Calcareous sands have abundant intraparticle pores and are prone to particle breakage. This often leads to poor engineering properties, which poses a challenge to coastal infrastructure construction. A study using bio-cementation to improve the engineering properties of calcareous sand is presented in this paper. The macro- and microscopic properties of bio-cemented calcareous sand were characterized by drained triaxial tests and scanning electron microscopy observations. Experimental results show that the precipitated calcium carbonate can effectively fill the intra- and interparticle pores and bond adjacent particles, thus enhancing the shear strength of calcareous sand. The special structures (e.g. abundant intraparticle pores and rough surface) and mineral components (i.e. calcium carbonate) of calcareous sand are beneficial for improving bacterial retention in soil, which leads to a relatively uniform and dense calcium carbonate distribution on the sand particle surface, exhibiting a layer-by-layer growth pattern. This growth pattern and the abundant interparticle pores would result in less effective calcium carbonate. The strength enhancement of bio-cemented calcareous sand is significantly lower than that of bio-cemented silica sand at the same calcium carbonate content, which may be caused by the differences in the following: (a) soil skeleton strength; (b) the amount of effective calcium carbonate; and (c) interparticle pore-filling of calcium carbonate.
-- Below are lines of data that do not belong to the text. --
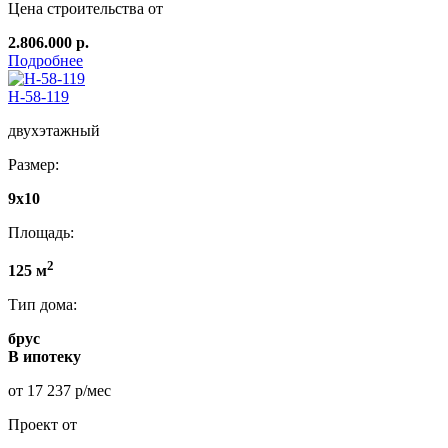
Цена строительства от
2.806.000 р.
Подробнее
Н-58-119
двухэтажный
Размер:
9х10
Площадь:
2
125 м
Тип дома:
брус
В ипотеку
от 17 237 р/мес
Проект от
钙质砂具有丰富的颗粒内孔隙，并且易于破碎。这通常导致不良的工程性能，这对沿海基础设施建设构成了挑战。本文提出了一种利用生物胶结来改善钙质砂的工程性能的研究。通过排水三轴试验和扫描电子显微镜观察表征了生物胶结钙质砂的宏观和微观特性。实验结果表明，析出的碳酸钙可以有效地填充颗粒内和颗粒间的孔隙并结合相邻的颗粒，从而增强了钙质砂的剪切强度。特殊结构（例如大量的颗粒内孔隙和粗糙的表面）和矿物成分（即 钙质砂质的碳酸钙）有利于改善细菌在土壤中的滞留性，从而导致砂粒表面碳酸钙分布相对均匀且致密，表现出逐层生长的模式。这种生长方式和丰富的颗粒间孔将导致碳酸钙的有效性降低。在相同的碳酸钙含量下，生物水泥钙质砂的强度增强明显低于生物水泥硅砂的强度增强，这可能是由于以下方面的差异造成的：（a）土壤骨架强度；（b）有效碳酸钙的量；（c）碳酸钙的颗粒间孔填充。呈现出逐层增长的模式。这种生长方式和丰富的颗粒间孔将导致碳酸钙的有效性降低。在相同的碳酸钙含量下，生物水泥钙质砂的强度增强明显低于生物水泥硅砂的强度增强，这可能是由于以下方面的差异造成的：（a）土壤骨架强度；（b）有效碳酸钙的量；（c）碳酸钙的颗粒间孔填充。呈现出逐层增长的模式。这种生长方式和丰富的颗粒间孔将导致碳酸钙的有效性降低。在相同的碳酸钙含量下，生物水泥钙质砂的强度增强明显低于生物水泥硅砂的强度增强，这可能是由于以下方面的差异造成的：（a）土壤骨架强度；（b）有效碳酸钙的量；（c）碳酸钙的颗粒间孔填充。（b）有效碳酸钙的量；（c）碳酸钙的颗粒间孔填充。（b）有效碳酸钙的量；（c）碳酸钙的颗粒间孔填充。